Extracted page text data
*** Block opens ***

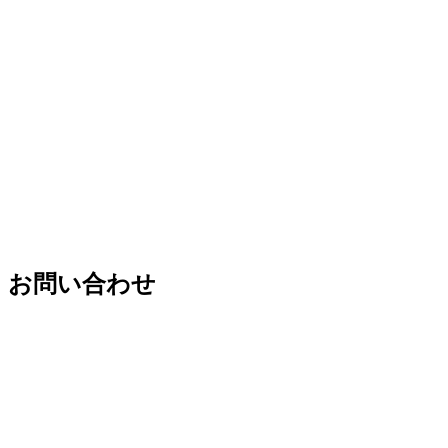
お問い合わせ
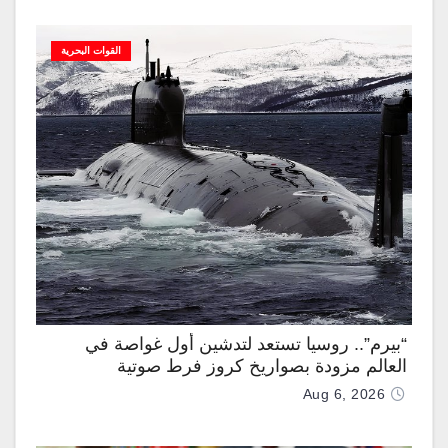
القوات البحرية
“بيرم”.. روسيا تستعد لتدشين أول غواصة في
العالم مزودة بصواريخ كروز فرط صوتية
Aug 6, 2026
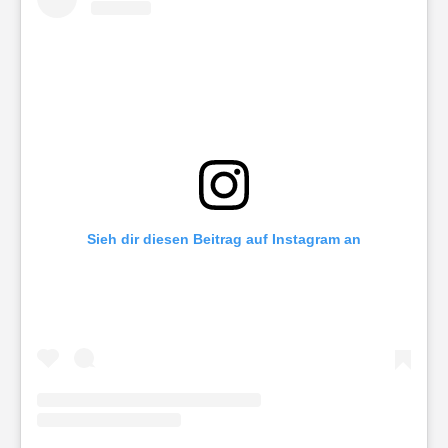
Sieh dir diesen Beitrag auf Instagram an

*** Block closes ***

Work to be completed:
A word-for-word copy of all the data is required, minus the pictures.

Reply to the task:
お問い合わせ
القوات البحرية
“بيرم”.. روسيا تستعد لتدشين أول غواصة في
العالم مزودة بصواريخ كروز فرط صوتية
Aug 6, 2026
Sieh dir diesen Beitrag auf Instagram an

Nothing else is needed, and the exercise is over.